Overview

Study of PK and Safety of the LicartTM Topical System in Pediatric and Adult Participants With Minor Soft Tissue Injury

Status:
Recruiting

Trial end date:
2024-01-31

Target enrollment:
0

Participant gender:
All

Summary

A multi-center, prospective, open-label, controlled study of the pharmacokinetics and safety of the LicartTM topical system in pediatric and adult participants with minor soft tissue injuries. 150 male and female participants aged 6-16 and 18-45 with soft tissue injuries meeting the following criteria will be enrolled to evaluate the pharmacokinetics and safety of the Licart topical system in pediatric and adult participants with minor soft tissue injuries over a 14-day treatment course. The analgesic effects will also be evaluated of the topical system in pediatric and adult participants with minor soft tissue injuries over a 14-day treatment course.
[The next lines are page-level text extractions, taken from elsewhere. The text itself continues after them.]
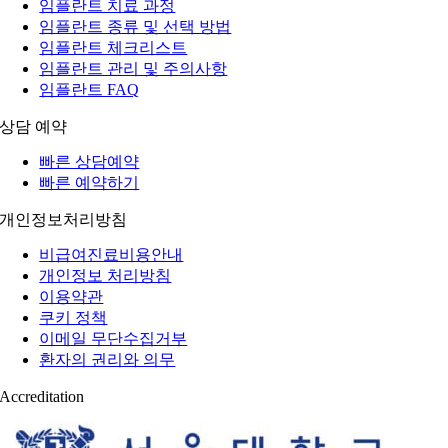
임플란트 치료 과정
임플란트 종류 및 선택 방법
임플란트 체크리스트
임플란트 관리 및 주의사항
임플란트 FAQ
상담 예약
빠른 상담예약
빠른 예약하기
개인정보처리방침
비급여진료비용안내
개인정보 처리방침
이용약관
쿠키 정책
이메일 무단수집거부
환자의 권리와 의무
Accreditation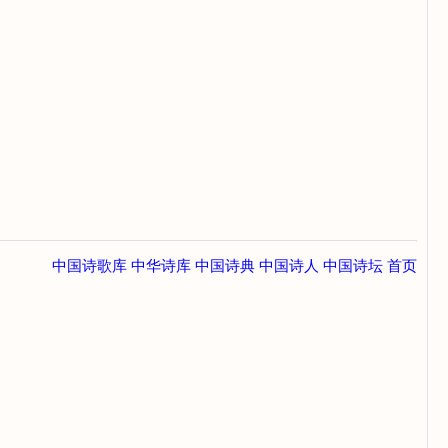
中国诗歌库
中华诗库
中国诗典
中国诗人
中国诗坛
首页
To collect principal investigator-reported global response to therapy.

Phase:

Phase 3

Accepts Healthy Volunteers?

Details

Lead Sponsor:

IBSA Institut Biochimique SA

Treatments:

Diclofenac
Diclofenac hydroxyethylpyrrolidine

Criteria

Inclusion Criteria:

1. Willing to provide written informed consent;

2. Male or female, 6-11 years old; 12-16 years old; or 18-45 years old;

3. BMI <32kg/m2;

4. Minor soft tissue injury within 96 hours of enrollment;

5. Spontaneous pain of at least moderate intensity (i.e., pain of at least 6 on the
Wong-Baker FACES® scale) according to the participant);

6. Clinically significant injury according to the principal investigator;

7. Willing and able to accommodate study requirements for data collection, including
return for study Visits 2 and 5;

8. Have access to high-speed internet, a computer, iPad, or android device for telehealth
visits;

9. Negative urine pregnancy test at inclusion for females of reproductive potential
(started the menstrual cycle);

10. For pediatric and adult females of reproductive potential (started the menstrual
cycle): abstinence from sexual intercourse, or use of highly effective contraception
for at least 30 days prior to screening, and agreement to use such a method during
study participation and for three (3) days following the final topical system
application;

11. For pediatric and adult males of reproductive potential: abstinence from sexual
intercourse, or use of condoms or other methods to ensure effective contraception with
partner during study participation and for three (3) days following the final topical
system application; and

12. Able to read and speak English.

Exclusion Criteria:

1. Major soft tissue injury (fractures are only exclusionary if the injury is stabilized
with a device, e.g., a hard cast, that cannot be removed to allow a topical system to
be applied to the injured area);

2. Open skin lesion or any dermatological condition (e.g., skin infection, eczema) within
the injured area;

3. Injury involves the spine, digits, hands, or bottom of foot;

4. Prior injury to the same site within the past 90 days;

5. Three or more other prior injuries (minor or major) to the region in the past;

6. Injury occurred more than 96 hours prior to study entry;

7. Prior use of topical medication to involved area within 48 hours of study entry;

8. Hypersensitivity disorders, including asthma or urticaria, but only if associated with
exposure to aspirin or non-steroidal anti-inflammatory drugs (NSAIDs) including
diclofenac;

9. Coagulation defects;

10. Prior use of over the counter (OTC) analgesics or short-acting NSAIDs (ibuprofen,
ketoprofen) within 6 hours of study entry (acetaminophen permitted up until the time
of study entry);

11. Prior use of narcotic analgesics within seven (7) days of study entry;

12. Prior use of systemic anti-inflammatory steroidal drugs within 60 days of study entry;

13. Prior use of long-acting NSAIDs such as piroxicam or naproxen since injury;

14. Concomitant use of drugs which may be susceptible to interactions with diclofenac, or
affect safety if used concomitantly (e.g., serotonin-selective reuptake inhibitors,
lithium, digoxin, anticoagulants, antidiabetic agents, cyclosporin, methotrexate,
quinolone antimicrobials, other NSAIDs, steroids and diuretics);

15. Participants with mental, behavioral, or neurodevelopmental disorders for which the
relevant disorder(s) prevent compliance with the protocol;

16. Documented alcohol or drug abuse within 365 days of study entry;

17. Documented nicotine dependence within 365 days of study entry;

18. Current or prior history of severe cardiac, renal, or hepatic impairment or disease;

19. Severe systemic diseases (e.g., cancer, severe acute infection);

20. Any underlying disease or medication that severely compromises the participant's
immune system;

21. Current or prior history of any chronic pain disorder;

22. Current or prior history of gastrointestinal bleeds or, ulcers;

23. Females who are pregnant or breast feeding; or

24. Participation in another clinical trial within 90 days of enrollment.